Given: Ry uses his AR-15 to shoot 1200 grams of Boomerite contained in a coffee creamer container. On top of the coffee creamer container is a 60 pound steel contraption for crushing charcoal briquettes and launching the dust into the air. Joe takes a video using his Windows Phone 7 phone and puts it up on YouTube*. In the video you can see the explosion occurred at 11.18 seconds into the video. The charcoal dispenser hits the ground at 14.48 seconds into the video. Afterward Ry measures the horizontal distance the charcoal dispenser traveled. It is 13 yards. Assume the acceleration of gravity on this planet at this location is 32.174 ft/sec2.
Problem: Ignoring air resistance and assuming the initial acceleration was for all practical purposes instantaneous answer the following questions:
- How high into the air did the charcoal dispenser go?
- At the instant after the detonation what were the horizontal and vertical velocity vectors of the charcoal dispenser?
- At the instant after the detonation what was the total velocity vector of the charcoal dispenser?
- What was the USPSA power factor of the charcoal dispenser at launch?

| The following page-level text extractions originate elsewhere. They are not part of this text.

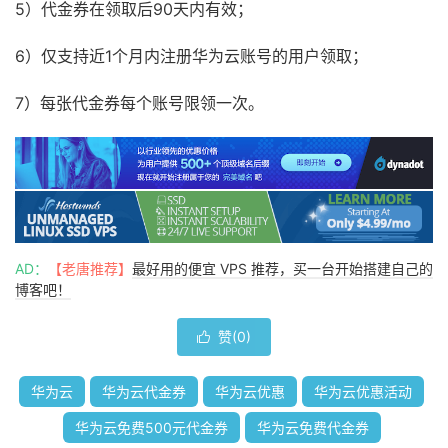
5）代金券在领取后90天内有效；
6）仅支持近1个月内注册华为云账号的用户领取；
7）每张代金券每个账号限领一次。
AD：
【老唐推荐】
最好用的便宜 VPS 推荐，买一台开始搭建自己的
博客吧！
赞(
0
)

华为云
华为云代金券
华为云优惠
华为云优惠活动
华为云免费500元代金券
华为云免费代金券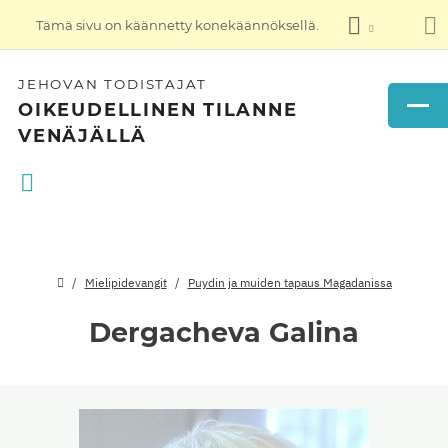
Tämä sivu on käännetty konekäännöksellä.
JEHOVAN TODISTAJAT
OIKEUDELLINEN TILANNE
VENÄJÄLLÄ
Mielipidevangit
Puydin ja muiden tapaus Magadanissa
Dergacheva Galina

- If used at an USPSA match does the charcoal dispenser “make Major” for both pistol and rifle competition?
Be sure to use consistent units during the calculations and give the results in English units.
- The total time in the air is 3.3 seconds. One half of the time is spent going up and the other half is spent going down. The equation of motion for an object dropped in a gravitational field is:
d = 1/2 a t2
Where d is the distance traveled in feet, a is the acceleration of the gravitational field, and t is the time in seconds.

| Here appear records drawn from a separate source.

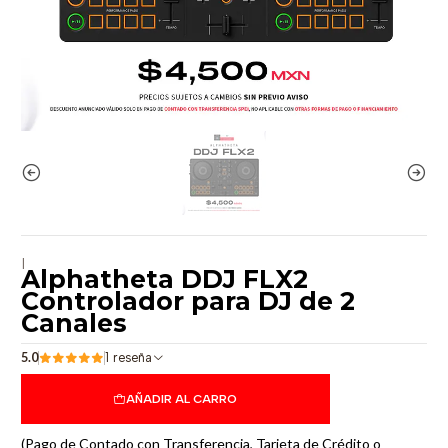
|
Alphatheta DDJ FLX2
Controlador para DJ de 2
Canales
5.0
1 reseña
AÑADIR AL CARRO
(Pago de Contado con Transferencia, Tarjeta de Crédito o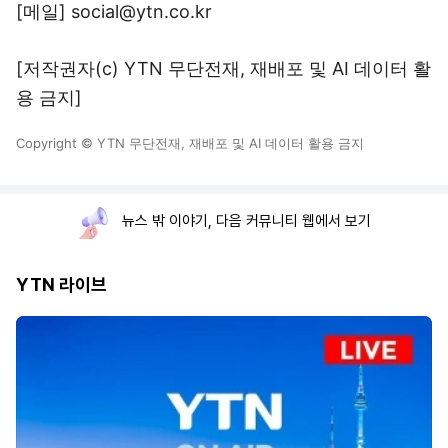
[메일] social@ytn.co.kr
[저작권자(c) YTN 무단전재, 재배포 및 AI 데이터 활
용 금지]
Copyright © YTN 무단전재, 재배포 및 AI 데이터 활용 금지
뉴스 밖 이야기, 다음 커뮤니티 웹에서 보기
YTN 라이브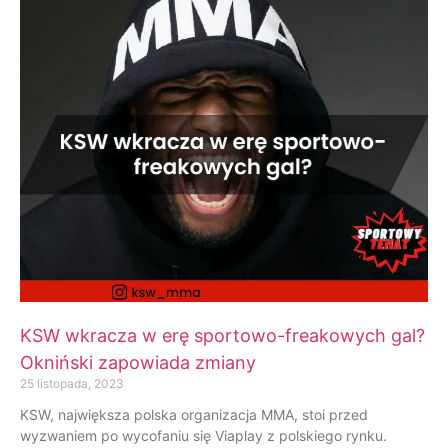
KSW wkracza w erę sportowo-freakowych gal?
Okniński zapowiada zmiany
25 listopada, 2023
KSW, największa polska organizacja MMA, stoi przed
wyzwaniem po wycofaniu się Viaplay z polskiego rynku.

The maximum height can be expressed as:
d = (32.174/2 ft/sec2) (3.3 sec/2)2
d = (16.087 ft/sec2)(1.65 sec)2
d = (16.087 ft/sec2)(2.7225 sec2)
d = 43.8 ft
- The equation of motion for an object traveling at a constant speed is:
d = v t
Where d is the distance traveled, v is the velocity, and t is the time.

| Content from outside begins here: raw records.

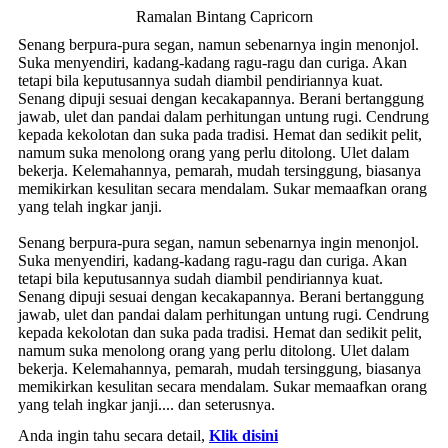
Ramalan Bintang Capricorn
Senang berpura-pura segan, namun sebenarnya ingin menonjol.
Suka menyendiri, kadang-kadang ragu-ragu dan curiga. Akan
tetapi bila keputusannya sudah diambil pendiriannya kuat.
Senang dipuji sesuai dengan kecakapannya. Berani bertanggung
jawab, ulet dan pandai dalam perhitungan untung rugi. Cendrung
kepada kekolotan dan suka pada tradisi. Hemat dan sedikit pelit,
namum suka menolong orang yang perlu ditolong. Ulet dalam
bekerja. Kelemahannya, pemarah, mudah tersinggung, biasanya
memikirkan kesulitan secara mendalam. Sukar memaafkan orang
yang telah ingkar janji.
Senang berpura-pura segan, namun sebenarnya ingin menonjol.
Suka menyendiri, kadang-kadang ragu-ragu dan curiga. Akan
tetapi bila keputusannya sudah diambil pendiriannya kuat.
Senang dipuji sesuai dengan kecakapannya. Berani bertanggung
jawab, ulet dan pandai dalam perhitungan untung rugi. Cendrung
kepada kekolotan dan suka pada tradisi. Hemat dan sedikit pelit,
namum suka menolong orang yang perlu ditolong. Ulet dalam
bekerja. Kelemahannya, pemarah, mudah tersinggung, biasanya
memikirkan kesulitan secara mendalam. Sukar memaafkan orang
yang telah ingkar janji.... dan seterusnya.
Anda ingin tahu secara detail,
Klik disini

This can be used to give us the initial horizontal velocity component.
Since the total time in the air was 3.3 seconds and the horizontal distance traveled was 13 yards the velocity can be solved for in the following equation:
13 yards = (v)(3.3 sec)
v = (13 yards)/(3.3 sec)
v = 3.94 yards/sec
or expressed in the more common feet per second:
v = (3 ft/yard)(3.94 yards/sec)
v = 11.8 ft/sec
The vertical component at launch is the same as the final vertical velocity at the moment of impact. The equation of velocity with respect to time is:
v = a t
Where v is the final velocity, a is acceleration, and t is the time.
Hence the initial vertical velocity is:
v = (32.174 ft/sec2)(3.3/2 sec)
v = (32.174 ft/sec2)(1.65 sec)
v = 53.1 ft/sec
- The total velocity is the square root of the sum of the squares of the horizontal and vertical velocities. Hence the total velocity at the instant after detonation was:
v = SQRT((11.8 ft/sec)2 + (53.1 ft/sec)2)
v = 54.4 ft/sec
- IPSC Power Factor is expressed by the following equations
PF = (m v)/1000
Where m is the mass of the bullet in grains and v is the velocity of the bullet in ft/sec.
There are 7000 grains in one pound. Hence the mass of the “bullet” is (7000)(60) or 420,000 grains.
Hence the IPSC Power Factor is:
PF = (420,000)(54.4)/1000
PF = 22,848
- The minimum USPSA power factor required to make major with a pistol is 165. For rifle it is 320. Since 22,848 is greater than both 165 and 320 the answer is “Yes”.